Naar aanleiding van de uitspraak voor inclusief basisonderwijs reflecteren we met betrokkenen uit het onderwijsveld. De kwestie is gelezen door Larry, die vanuit zijn ervaring in het onderwijs deze reflectie schreef. Om ook de samenleving te betrekken bij de kwestie, vraagt het Lab hem welke kansen hij ziet in de uitspraak en de aanbevelingen voor het basisonderwijs van toekomstige generaties.

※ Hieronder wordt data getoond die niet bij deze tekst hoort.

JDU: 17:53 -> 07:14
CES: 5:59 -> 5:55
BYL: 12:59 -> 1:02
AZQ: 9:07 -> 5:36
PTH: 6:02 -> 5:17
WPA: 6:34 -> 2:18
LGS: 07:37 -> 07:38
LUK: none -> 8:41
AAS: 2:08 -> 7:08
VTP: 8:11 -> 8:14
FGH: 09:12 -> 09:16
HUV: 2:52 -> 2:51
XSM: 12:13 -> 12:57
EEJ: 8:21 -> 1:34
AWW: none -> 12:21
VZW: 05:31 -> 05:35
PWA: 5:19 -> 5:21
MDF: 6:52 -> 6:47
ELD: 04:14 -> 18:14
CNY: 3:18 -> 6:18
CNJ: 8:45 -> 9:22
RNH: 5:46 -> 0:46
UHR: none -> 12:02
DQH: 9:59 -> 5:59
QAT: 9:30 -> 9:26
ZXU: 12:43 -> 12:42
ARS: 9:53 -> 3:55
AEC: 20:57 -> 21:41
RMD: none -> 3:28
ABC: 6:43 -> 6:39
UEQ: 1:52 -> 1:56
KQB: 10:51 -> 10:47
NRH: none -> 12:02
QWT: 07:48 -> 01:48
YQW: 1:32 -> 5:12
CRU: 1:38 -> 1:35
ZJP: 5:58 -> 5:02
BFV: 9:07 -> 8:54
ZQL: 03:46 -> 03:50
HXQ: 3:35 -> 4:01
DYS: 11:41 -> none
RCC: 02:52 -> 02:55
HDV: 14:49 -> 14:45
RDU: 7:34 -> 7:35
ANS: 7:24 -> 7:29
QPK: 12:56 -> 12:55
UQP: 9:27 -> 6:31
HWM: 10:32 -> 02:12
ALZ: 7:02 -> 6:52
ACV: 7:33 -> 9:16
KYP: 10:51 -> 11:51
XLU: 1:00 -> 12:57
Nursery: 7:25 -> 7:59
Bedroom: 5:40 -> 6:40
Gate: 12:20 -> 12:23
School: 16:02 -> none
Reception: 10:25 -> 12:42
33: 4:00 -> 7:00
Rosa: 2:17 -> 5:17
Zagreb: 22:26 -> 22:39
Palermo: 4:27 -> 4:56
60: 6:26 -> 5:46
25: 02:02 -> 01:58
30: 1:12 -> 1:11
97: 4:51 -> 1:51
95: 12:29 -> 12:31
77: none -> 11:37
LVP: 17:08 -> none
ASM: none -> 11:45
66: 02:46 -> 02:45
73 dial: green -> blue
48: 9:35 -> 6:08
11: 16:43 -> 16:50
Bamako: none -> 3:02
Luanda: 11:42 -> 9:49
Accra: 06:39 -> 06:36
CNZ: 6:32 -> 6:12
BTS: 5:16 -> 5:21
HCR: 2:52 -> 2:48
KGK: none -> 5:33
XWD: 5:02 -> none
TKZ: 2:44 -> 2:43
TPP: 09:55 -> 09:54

“De eerste kans die mij aanspreekt in de uitspraak is om docenten toekomstproof om te scholen. Het is net als een andere techniek die nu en straks nodig is om de auto’s van deze tijd te maken. Die worden nu ook niet meer gemaakt zoals 20 jaar terug. Nu willen we meer inclusiviteit, dan moeten we dat ook aan gaan bieden. Als we de lat hoger willen leggen, dan is het nodig dat we ons nu klaarstomen voor de toekomst. Zoals beschreven in aanbeveling nummer acht: neem de inclusieve principes op in de PABO en bijscholing. Want het is heel erg mooi om het te bedenken, maar de juiste tools krijgen om dat op de juiste manier te kunnen gaan doen is het tweede. Nu wordt er over het algemeen klassiek les gegeven op de PABO, daarnaast wordt er te langzaam met de tijd meegegaan. Om de inclusiviteit te kunnen waarborgen moeten de leraren weten hoe ze met hun rol en positie om moeten gaan. Het opleidingstraject is gedateerd en niet praktisch genoeg. De inhoudelijke curricula moet meegaan met de tijd voor de aankomende tien jaar. De nieuwe leerkrachten op de PABO moeten op de juiste manier klaargestoomd worden. Dat zie ik als de meest belangrijke kans: dat we curriculum voor de inclusieve toekomst nu alvast ontwikkelen.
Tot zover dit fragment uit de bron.